In women with Turner syndrome the ovaries are underdeveloped and dysfunctional.
Cause
Turner syndrome is a genetic condition related to the X sex chromosome. Normally, women have two X sex chromosomes. People with this syndrome do not possess both X chromosomes or the chromosome may not be fully formed.
The X chromosome contains genes responsible for the development of the ovaries and the production of sex hormones. In women with Turner syndrome the ovaries are underdeveloped and dysfunctional, hence resulting in amenorrhea (lack of periods) and sterility.

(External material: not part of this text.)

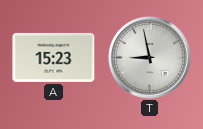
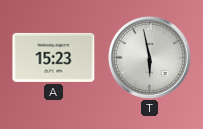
T: 8:58 -> 5:58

If the sex chromosome is missing or not working properly, the ovaries will not function normally and no sex hormones will be made.
Signs and Complications
- Short stature
- Swelling of the hands and feet (lymphedema)
- A broad and flat chest
- A short, wide neck
- Low, slightly protruding ears
- Wide nails on the hands and feet
- Small jaw
- Low and irregular hairline across the neck
- A broad nasal bridge
- Delayed puberty.
- Feeding problems: the infant has difficulty swallowing milk or spits it out.
- Problems with the throat, nose and ears (e.g. ear infection).
- Motor development may be slower.
- Heart and kidney problems.
- Hearing problems.
- Infertility: in a few cases (less than 1%) in vitro fertilisation (IVF) treatment makes pregnancy possible.
- Increased risk of diabetes and reduced thyroid function in later life.
- Issues with learning – in particular maths and spacial awareness, as well as memory and attention disorders.
Treatment
Treatment with growth hormone can help to promote growth. The best results are obtained when treatment is started before puberty. Treatment with sex hormones (estrogen and progesterone) can also help to bring about the physical changes of puberty such as breast development and menstruation.